DIRECTIONS: Would you set down the data that follows, word for word, without any pictures?

[Excerpts from a dataset]
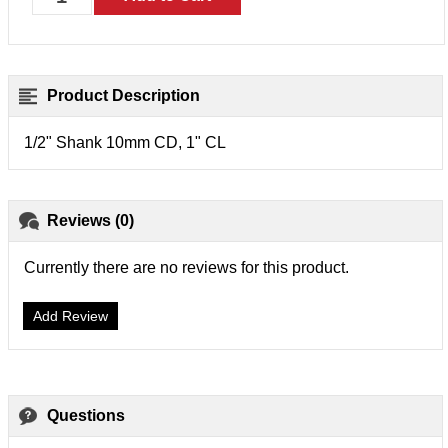
Product Description
1/2" Shank 10mm CD, 1" CL
Reviews (0)
Currently there are no reviews for this product.
Add Review
Questions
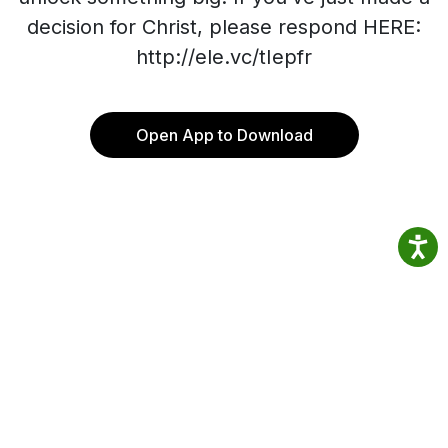
decision for Christ, please respond HERE:
http://ele.vc/tIepfr
Open App to Download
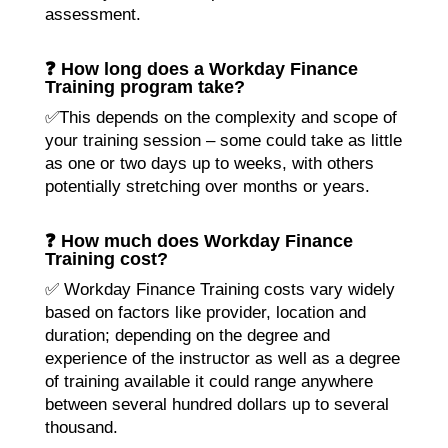
assessment.
❓ How long does a Workday Finance
Training program take?
✅This depends on the complexity and scope of
your training session – some could take as little
as one or two days up to weeks, with others
potentially stretching over months or years.
❓ How much does Workday Finance
Training cost?
✅ Workday Finance Training costs vary widely
based on factors like provider, location and
duration; depending on the degree and
experience of the instructor as well as a degree
of training available it could range anywhere
between several hundred dollars up to several
thousand.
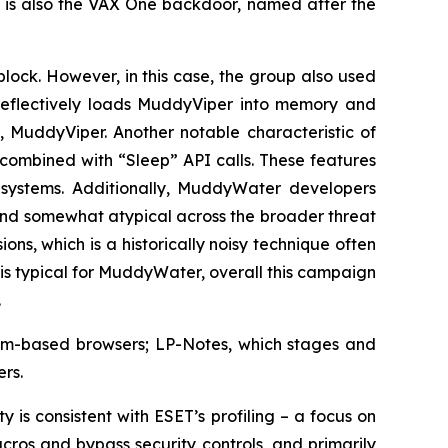
 is also the VAX One backdoor, named after the
block. However, in this case, the group also used
eflectively loads MuddyViper into memory and
 MuddyViper. Another notable characteristic of
 combined with “Sleep” API calls. These features
 systems. Additionally, MuddyWater developers
and somewhat atypical across the broader threat
s, which is a historically noisy technique often
s typical for MuddyWater, overall this campaign
.
mium-based browsers; LP-Notes, which stages and
rs.
 is consistent with ESET’s profiling – a focus on
ros and bypass security controls, and primarily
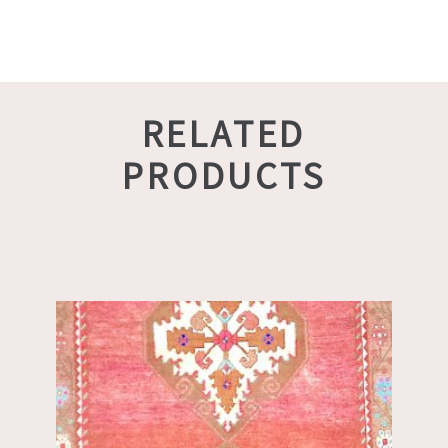
RELATED
PRODUCTS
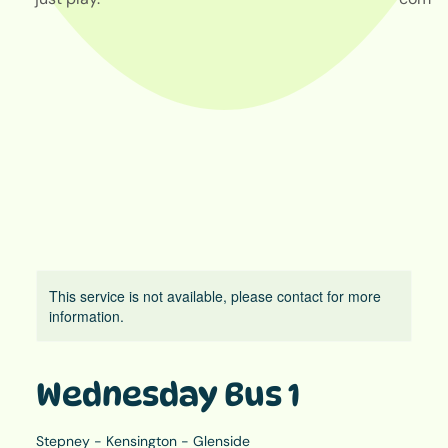
This service is not available, please contact for more
information.
Wednesday Bus 1
Stepney - Kensington - Glenside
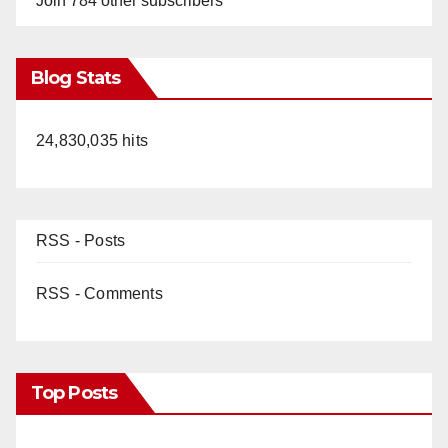
Join 784 other subscribers
Blog Stats
24,830,035 hits
RSS - Posts
RSS - Comments
Top Posts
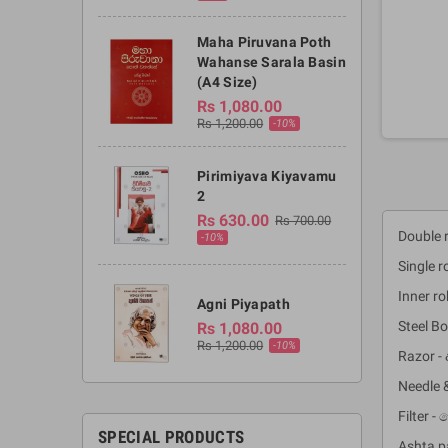
Maha Piruvana Poth
Wahanse Sarala Basin
(A4 Size)
Rs 1,080.00
Rs 1,200.00
-10%
Pirimiyava Kiyavamu
2
Rs 630.00
Rs 700.00
Double r
-10%
Single r
Inner r
Agni Piyapath
Steel Bo
Rs 1,080.00
Rs 1,200.00
-10%
Razor - 
Needle 
Filter 
SPECIAL PRODUCTS
Ashta p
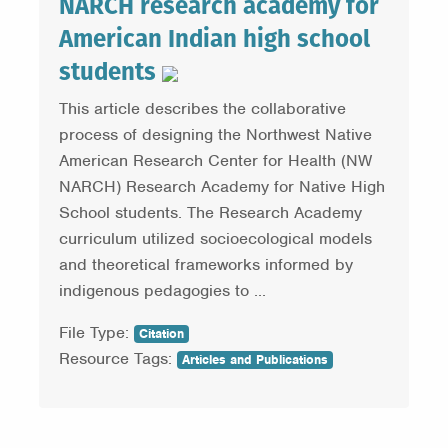
NARCH research academy for
American Indian high school
students
This article describes the collaborative
process of designing the Northwest Native
American Research Center for Health (NW
NARCH) Research Academy for Native High
School students. The Research Academy
curriculum utilized socioecological models
and theoretical frameworks informed by
indigenous pedagogies to ...
File Type:
Citation
Resource Tags:
Articles and Publications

RESPONSE:
Product Description
1/2" Shank 10mm CD, 1" CL
Reviews (0)
Currently there are no reviews for this product.
Add Review
Questions
decision for Christ, please respond HERE:
http://ele.vc/tIepfr
Open App to Download
assessment.
❓ How long does a Workday Finance
Training program take?
✅This depends on the complexity and scope of
your training session – some could take as little
as one or two days up to weeks, with others
potentially stretching over months or years.
❓ How much does Workday Finance
Training cost?
✅ Workday Finance Training costs vary widely
based on factors like provider, location and
duration; depending on the degree and
experience of the instructor as well as a degree
of training available it could range anywhere
between several hundred dollars up to several
thousand.
 is also the VAX One backdoor, named after the
block. However, in this case, the group also used
eflectively loads MuddyViper into memory and
 MuddyViper. Another notable characteristic of
 combined with “Sleep” API calls. These features
 systems. Additionally, MuddyWater developers
and somewhat atypical across the broader threat
s, which is a historically noisy technique often
s typical for MuddyWater, overall this campaign
.
mium-based browsers; LP-Notes, which stages and
rs.
 is consistent with ESET’s profiling – a focus on
ros and bypass security controls, and primarily
RELATED
PRODUCTS
This service is not available, please contact for more
information.
Wednesday Bus 1
Stepney - Kensington - Glenside
Join 784 other subscribers
Blog Stats
24,830,035 hits
RSS - Posts
RSS - Comments
Top Posts
Maha Piruvana Poth
Wahanse Sarala Basin
(A4 Size)
Rs 1,080.00
Rs 1,200.00
-10%
Pirimiyava Kiyavamu
2
Rs 630.00
Rs 700.00
Double r
-10%
Single r
Inner r
Agni Piyapath
Steel Bo
Rs 1,080.00
Rs 1,200.00
-10%
Razor - 
Needle 
Filter 
SPECIAL PRODUCTS
Ashta p
NARCH research academy for
American Indian high school
students
This article describes the collaborative
process of designing the Northwest Native
American Research Center for Health (NW
NARCH) Research Academy for Native High
School students. The Research Academy
curriculum utilized socioecological models
and theoretical frameworks informed by
indigenous pedagogies to ...
File Type:
Citation
Resource Tags:
Articles and Publications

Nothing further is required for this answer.